(2021-12-30) GeePawHill MMMSS - The Pin-making Floptimization

GeePawHill: MMMSS - The Pin-Making Floptimization. Today we’ll take up the pin-making floptimization.

In this floptimization, we notice three things: that there are separable activities, each of which takes an input and makes from it a different output, that the activities benefit from specialization, that the activities can be seen as "stations" in a process flow.

we arrange them into a directed graph, at its simplest, a straight line from one activity to another. We assign individual workers to each activity

Why "pin-making"? Because one of the earliest strong formulations of this idea comes from Adam Smith. https://en.wikipedia.org/wiki/Division_of_labour#Henri-Louis_Duhamel_du_Monceau

In Smith’s pin factory... He identifies up to 18 distinct "stations" in this process

Seems reasonable. So what makes us call it a floptimization? It flops because a shorter step that’s longer than our optimal stride length doesn’t help much

Of all possible steps, the overwhelming majority of them are much longer than optimal.

And when we apply pin-making to a too-long step, but it doesn’t make the step short enough to be inside our optimal stride-length, well, we’re right back in shortest-distance thinking. We just spent a whole long article explaining why that doesn’t work.

So then, what if we only apply the pin-making strategy when a step is of "the right size", a little longer than optimal?

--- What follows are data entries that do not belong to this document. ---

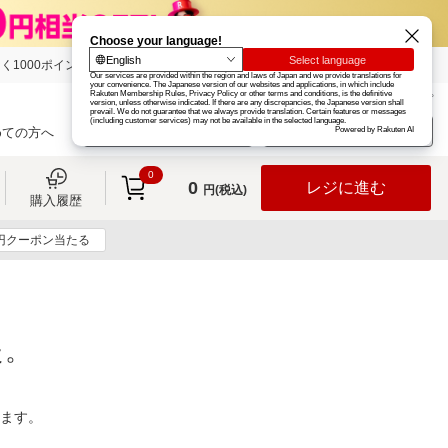
く1000ポイント
楽天グループ
カード
楽天市場
お知らせ
ヘルプ
楽天会員登録
ログイン
めての方へ
0
0
レジに進む
円(税込)
購入履歴
0円クーポン当たる
た。
ります。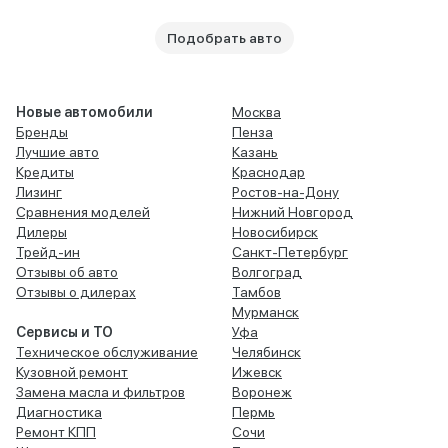
Подобрать авто
Новые автомобили
Москва
Бренды
Пенза
Лучшие авто
Казань
Кредиты
Краснодар
Лизинг
Ростов-на-Дону
Сравнения моделей
Нижний Новгород
Дилеры
Новосибирск
Трейд-ин
Санкт-Петербург
Отзывы об авто
Волгоград
Отзывы о дилерах
Тамбов
Мурманск
Сервисы и ТО
Уфа
Техническое обслуживание
Челябинск
Кузовной ремонт
Ижевск
Замена масла и фильтров
Воронеж
Диагностика
Пермь
Ремонт КПП
Сочи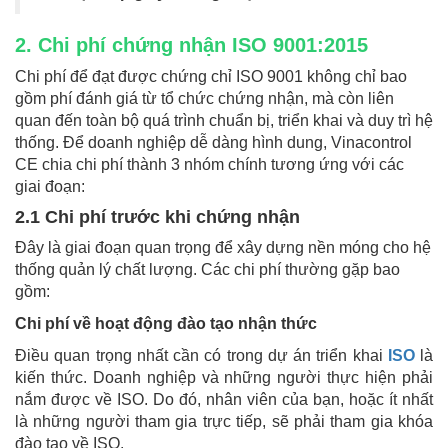
2. Chi phí chứng nhận ISO 9001:2015
Chi phí để đạt được chứng chỉ ISO 9001 không chỉ bao
gồm phí đánh giá từ tổ chức chứng nhận, mà còn liên
quan đến toàn bộ quá trình chuẩn bị, triển khai và duy trì hệ
thống. Để doanh nghiệp dễ dàng hình dung, Vinacontrol
CE chia chi phí thành 3 nhóm chính tương ứng với các
giai đoạn:
2.1 Chi phí trước khi chứng nhận
Đây là giai đoạn quan trọng để xây dựng nền móng cho hệ
thống quản lý chất lượng. Các chi phí thường gặp bao
gồm:
Chi phí về hoạt động đào tạo nhận thức
Điều quan trọng nhất cần có trong dự án triển khai
ISO
là
kiến ​​thức. Doanh nghiệp và những người thực hiện phải
nắm được về ISO. Do đó, nhân viên của bạn, hoặc ít nhất
là những người tham gia trực tiếp, sẽ phải tham gia khóa
đào tạo về ISO.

in theory that will work, because theory doesn’t charge us for preparation or control or communication.

Notice, tho, the first critique assumes pin-making actually works to shorten most steps. "Regardless of step-length, pin-making will take nearly any step, make it more efficient, and effectively shorten its duration."

Is that actually even true? Welcome to the second objection.

There are three factors that make Smith’s pin-making a reliable optimization:
The artifact is all that has to move between stations.
The specialists reliably and significantly out-perform non-specialists.
The production system is a directed acyclic graph.
Well. Whoops. In fact, in the software development trade, none of these three factors actually holds

And the third factor in Smith’s pin factory: there are no cycles between stations.

In softare development, of course, cycles are absolutely an everyday thing. (iterative)

resolving one validator involves not just the developer, but multiple other validator-specialists as well.

each trip back to the developer invalidates previous testing and requires those stations to re-process it.

Further, at larger scale, the nature of the modern distribution system is such that the whole project proceeds in a series of cycles, from inception to market, then market to enhancement to market to enhancement. Each enhancment puts the same artifact back in the flow.